┌─ STORED DATA
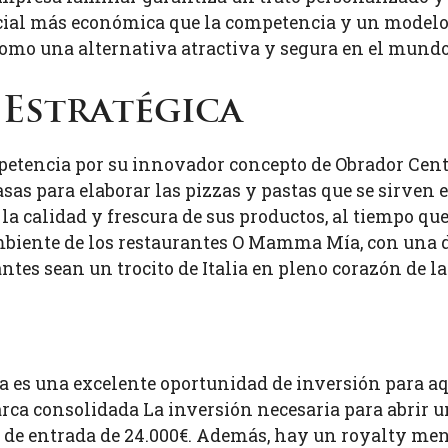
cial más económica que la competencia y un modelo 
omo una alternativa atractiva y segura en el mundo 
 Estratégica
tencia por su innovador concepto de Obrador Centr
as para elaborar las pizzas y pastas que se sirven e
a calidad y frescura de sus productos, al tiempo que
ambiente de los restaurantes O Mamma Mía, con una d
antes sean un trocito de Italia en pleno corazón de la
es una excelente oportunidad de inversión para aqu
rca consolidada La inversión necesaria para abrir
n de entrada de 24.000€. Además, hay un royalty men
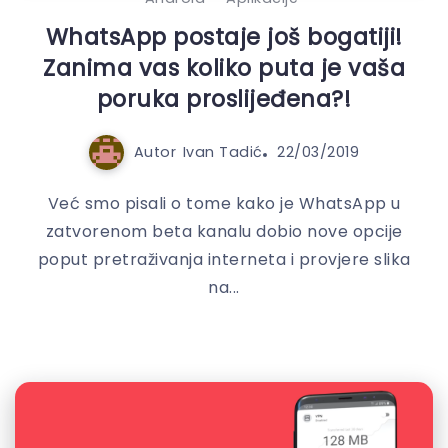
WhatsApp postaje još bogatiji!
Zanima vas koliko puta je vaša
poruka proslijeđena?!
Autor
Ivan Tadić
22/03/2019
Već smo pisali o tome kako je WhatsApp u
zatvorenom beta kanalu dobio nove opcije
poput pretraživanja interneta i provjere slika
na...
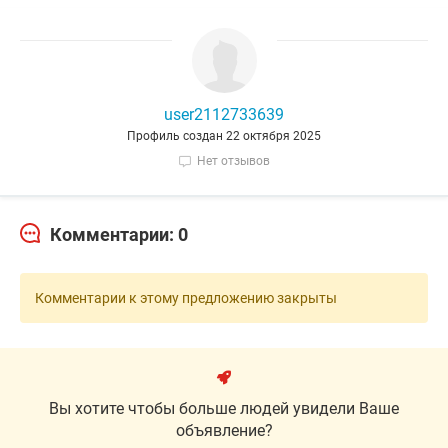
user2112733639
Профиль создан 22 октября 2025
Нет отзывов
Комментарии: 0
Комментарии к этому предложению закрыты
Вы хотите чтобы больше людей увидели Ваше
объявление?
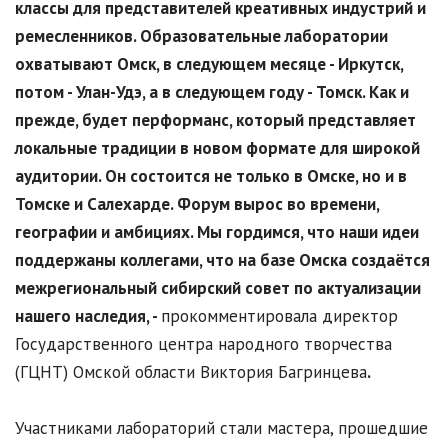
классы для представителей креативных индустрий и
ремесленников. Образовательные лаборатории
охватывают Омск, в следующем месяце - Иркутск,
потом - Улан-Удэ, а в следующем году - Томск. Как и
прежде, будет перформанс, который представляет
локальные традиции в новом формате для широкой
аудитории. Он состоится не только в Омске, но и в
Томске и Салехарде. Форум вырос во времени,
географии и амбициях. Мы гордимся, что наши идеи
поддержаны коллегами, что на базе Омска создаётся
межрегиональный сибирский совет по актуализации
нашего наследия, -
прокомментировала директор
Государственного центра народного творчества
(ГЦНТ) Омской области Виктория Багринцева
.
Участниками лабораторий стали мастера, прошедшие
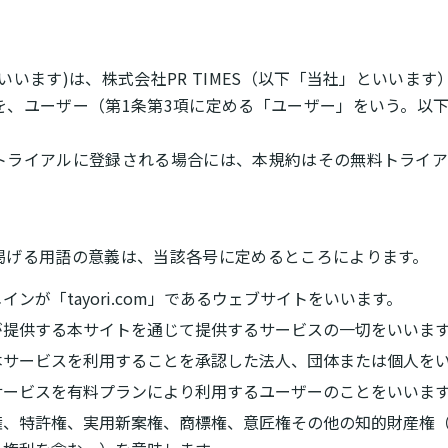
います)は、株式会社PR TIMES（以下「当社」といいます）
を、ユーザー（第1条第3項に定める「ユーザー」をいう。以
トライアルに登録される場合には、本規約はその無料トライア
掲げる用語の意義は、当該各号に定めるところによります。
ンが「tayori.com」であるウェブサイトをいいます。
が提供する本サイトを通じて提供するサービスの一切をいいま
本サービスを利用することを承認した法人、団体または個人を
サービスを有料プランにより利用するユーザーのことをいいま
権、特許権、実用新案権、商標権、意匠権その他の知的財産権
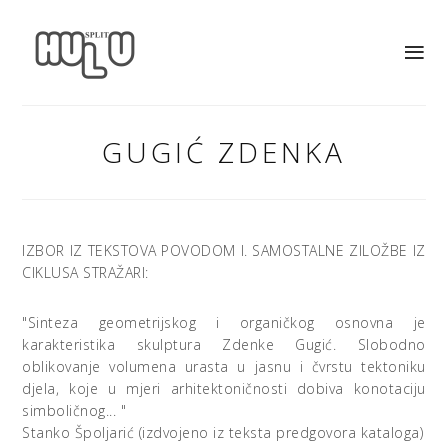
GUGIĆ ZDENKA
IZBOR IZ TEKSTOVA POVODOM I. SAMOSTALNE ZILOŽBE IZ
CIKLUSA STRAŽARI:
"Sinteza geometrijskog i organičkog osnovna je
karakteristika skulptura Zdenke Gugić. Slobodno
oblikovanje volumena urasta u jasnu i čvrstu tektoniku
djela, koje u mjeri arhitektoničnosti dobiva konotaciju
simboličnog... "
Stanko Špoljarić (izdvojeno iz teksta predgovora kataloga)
└─
→ **WHAT TO DO**: The entries above are to be retyped exactly, with each picture left out.

→ **SOLUTION FOR THIS EXERCISE**:
cial más económica que la competencia y un modelo 
omo una alternativa atractiva y segura en el mundo 
 Estratégica
tencia por su innovador concepto de Obrador Centr
as para elaborar las pizzas y pastas que se sirven e
a calidad y frescura de sus productos, al tiempo que
ambiente de los restaurantes O Mamma Mía, con una d
antes sean un trocito de Italia en pleno corazón de la
es una excelente oportunidad de inversión para aqu
rca consolidada La inversión necesaria para abrir
n de entrada de 24.000€. Además, hay un royalty men
WhatsApp postaje još bogatiji!
Zanima vas koliko puta je vaša
poruka proslijeđena?!
Autor
Ivan Tadić
22/03/2019
Već smo pisali o tome kako je WhatsApp u
zatvorenom beta kanalu dobio nove opcije
poput pretraživanja interneta i provjere slika
na...
user2112733639
Профиль создан 22 октября 2025
Нет отзывов
Комментарии: 0
Комментарии к этому предложению закрыты
Вы хотите чтобы больше людей увидели Ваше
объявление?
классы для представителей креативных индустрий и
ремесленников. Образовательные лаборатории
охватывают Омск, в следующем месяце - Иркутск,
потом - Улан-Удэ, а в следующем году - Томск. Как и
прежде, будет перформанс, который представляет
локальные традиции в новом формате для широкой
аудитории. Он состоится не только в Омске, но и в
Томске и Салехарде. Форум вырос во времени,
географии и амбициях. Мы гордимся, что наши идеи
поддержаны коллегами, что на базе Омска создаётся
межрегиональный сибирский совет по актуализации
нашего наследия, -
прокомментировала директор
Государственного центра народного творчества
(ГЦНТ) Омской области Виктория Багринцева
.
Участниками лабораторий стали мастера, прошедшие
います)は、株式会社PR TIMES（以下「当社」といいます）
を、ユーザー（第1条第3項に定める「ユーザー」をいう。以
トライアルに登録される場合には、本規約はその無料トライア
掲げる用語の意義は、当該各号に定めるところによります。
ンが「tayori.com」であるウェブサイトをいいます。
が提供する本サイトを通じて提供するサービスの一切をいいま
本サービスを利用することを承認した法人、団体または個人を
サービスを有料プランにより利用するユーザーのことをいいま
権、特許権、実用新案権、商標権、意匠権その他の知的財産権
GUGIĆ ZDENKA
IZBOR IZ TEKSTOVA POVODOM I. SAMOSTALNE ZILOŽBE IZ
CIKLUSA STRAŽARI:
"Sinteza geometrijskog i organičkog osnovna je
karakteristika skulptura Zdenke Gugić. Slobodno
oblikovanje volumena urasta u jasnu i čvrstu tektoniku
djela, koje u mjeri arhitektoničnosti dobiva konotaciju
simboličnog... "
Stanko Špoljarić (izdvojeno iz teksta predgovora kataloga)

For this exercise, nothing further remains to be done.